# [REQUIRED WORK]
From the entries below, copy exactly the lines from the one that contains "TOIMITTAMINEN, PALAUTUS, REKLAMAATIOT" through the one that contains "NAISET (30, 2269)", both included, and only those.

Extracted data entries:
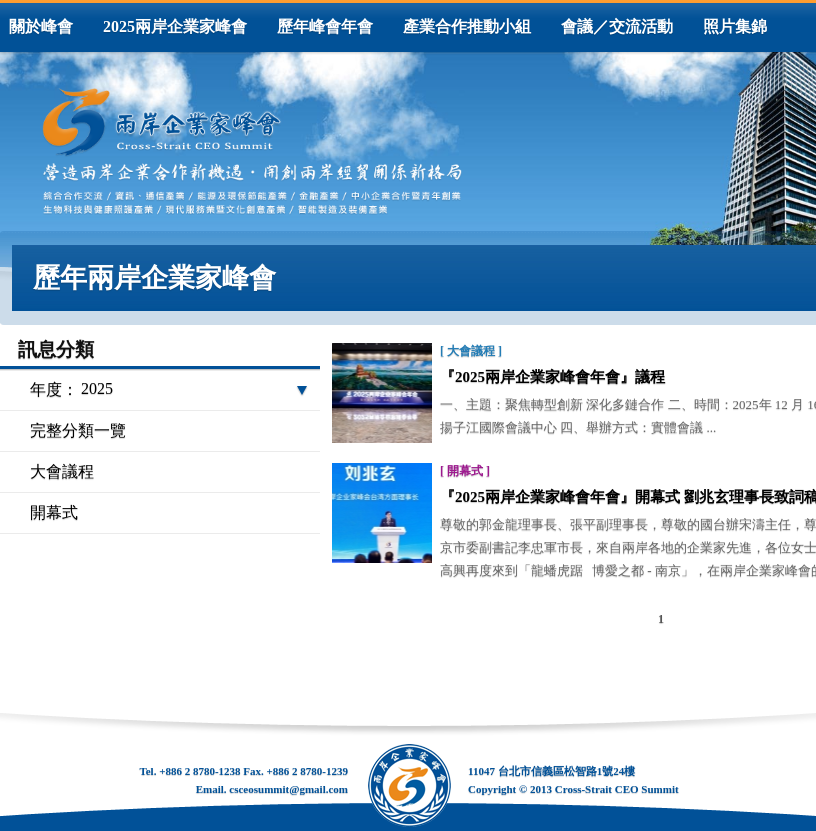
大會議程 (62, 471)
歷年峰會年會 (325, 26)
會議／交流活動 (617, 26)
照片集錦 (735, 26)
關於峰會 (41, 26)
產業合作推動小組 (467, 26)
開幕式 (54, 512)
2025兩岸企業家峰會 (175, 26)
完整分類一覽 (78, 430)
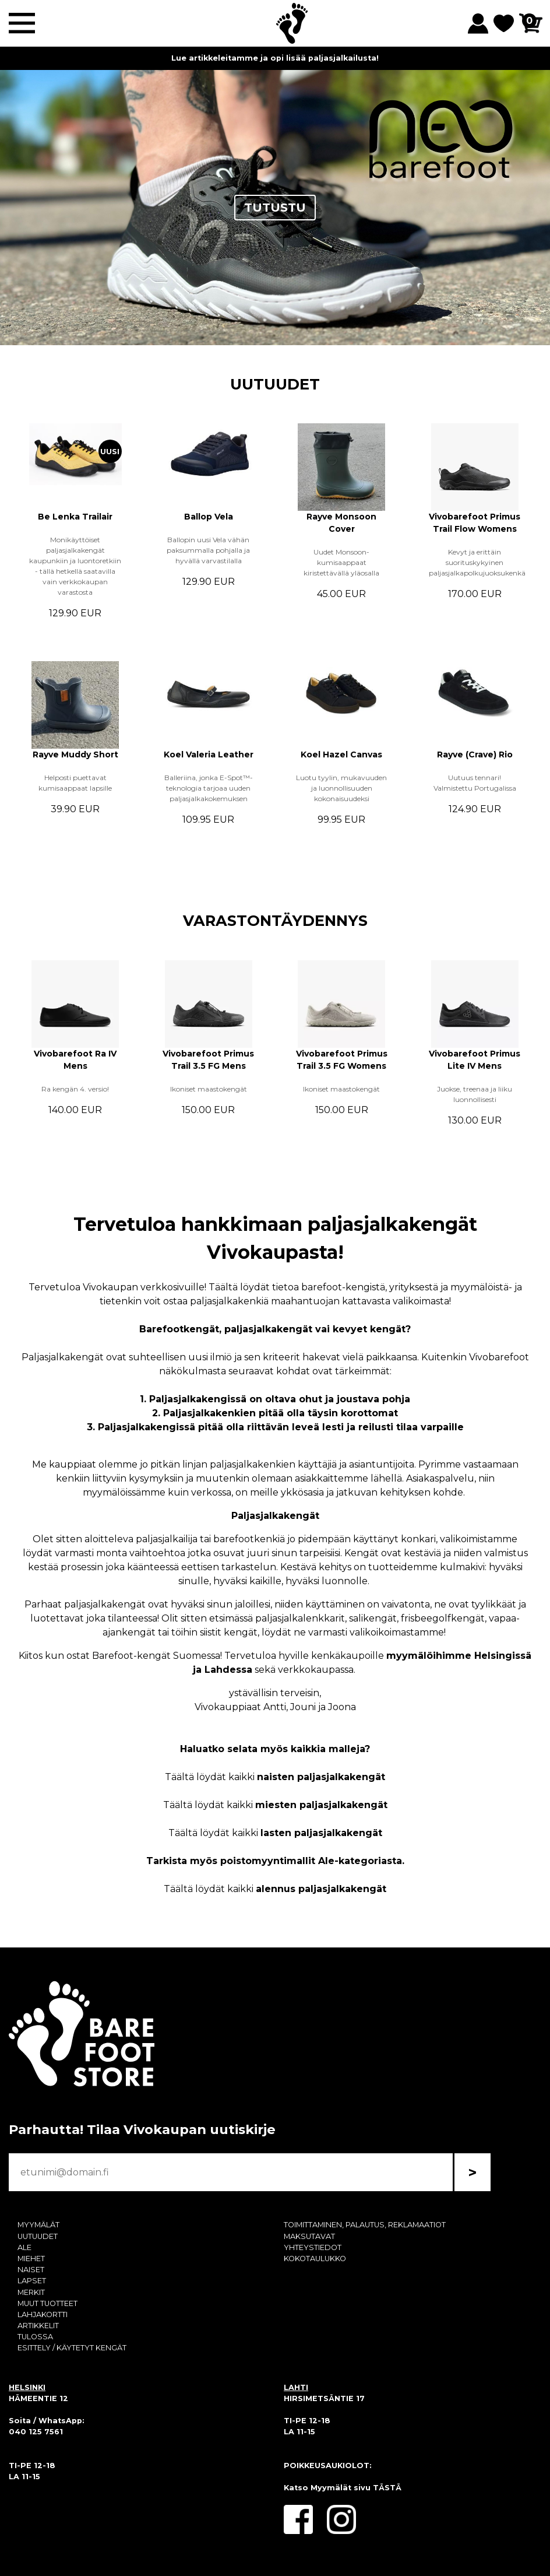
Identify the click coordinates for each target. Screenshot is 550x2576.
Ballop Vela (208, 516)
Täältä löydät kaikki (275, 1776)
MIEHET (31, 2258)
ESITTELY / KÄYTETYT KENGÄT (71, 2347)
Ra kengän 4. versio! (75, 1089)
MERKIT (31, 2292)
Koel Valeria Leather (208, 754)
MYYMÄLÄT (38, 2224)
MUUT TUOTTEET (47, 2303)
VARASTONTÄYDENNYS (275, 920)
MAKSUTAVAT (309, 2236)
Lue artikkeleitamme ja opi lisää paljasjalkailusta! (275, 58)
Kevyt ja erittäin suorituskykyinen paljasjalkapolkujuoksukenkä (477, 562)
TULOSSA (35, 2336)
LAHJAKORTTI (42, 2314)
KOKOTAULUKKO (315, 2258)
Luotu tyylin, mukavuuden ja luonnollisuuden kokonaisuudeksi (341, 788)
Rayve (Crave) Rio (475, 754)
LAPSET (31, 2280)
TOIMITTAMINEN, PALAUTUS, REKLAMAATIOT (365, 2224)
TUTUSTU (275, 208)
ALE (24, 2247)
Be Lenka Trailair (75, 516)
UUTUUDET (275, 384)
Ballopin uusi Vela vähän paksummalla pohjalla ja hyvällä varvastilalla (208, 550)
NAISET (30, 2269)
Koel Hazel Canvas (341, 754)
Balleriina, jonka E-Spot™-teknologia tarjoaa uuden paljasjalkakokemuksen (208, 788)
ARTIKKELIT (38, 2325)
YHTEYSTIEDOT (312, 2247)
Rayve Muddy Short (75, 754)
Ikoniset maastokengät (208, 1089)
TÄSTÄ (387, 2487)
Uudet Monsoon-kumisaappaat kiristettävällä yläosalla (341, 562)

# [RESULT OF THE EXERCISE]
TOIMITTAMINEN, PALAUTUS, REKLAMAATIOT (365, 2224)
TUTUSTU (275, 208)
ALE (24, 2247)
Be Lenka Trailair (75, 516)
UUTUUDET (275, 384)
Ballopin uusi Vela vähän paksummalla pohjalla ja hyvällä varvastilalla (208, 550)
NAISET (30, 2269)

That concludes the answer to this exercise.